= Beginning of Section =

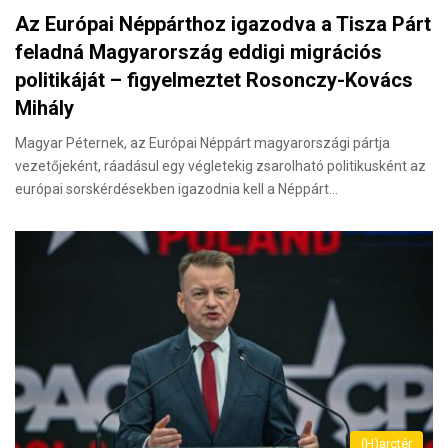
Az Európai Néppárthoz igazodva a Tisza Párt
feladná Magyarország eddigi migrációs
politikáját – figyelmeztet Rosonczy-Kovács
Mihály
Magyar Péternek, az Európai Néppárt magyarországi pártja
vezetőjeként, ráadásul egy végletekig zsarolható politikusként az
európai sorskérdésekben igazodnia kell a Néppárt…
(H)arctér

= End of Section =

▸ WHAT THIS TASK INVOLVES
Could you reproduce every record above exactly, leaving out the pictures?

▸ RESPONSE TO THE EXERCISE
Az Európai Néppárthoz igazodva a Tisza Párt
feladná Magyarország eddigi migrációs
politikáját – figyelmeztet Rosonczy-Kovács
Mihály
Magyar Péternek, az Európai Néppárt magyarországi pártja
vezetőjeként, ráadásul egy végletekig zsarolható politikusként az
európai sorskérdésekben igazodnia kell a Néppárt…
(H)arctér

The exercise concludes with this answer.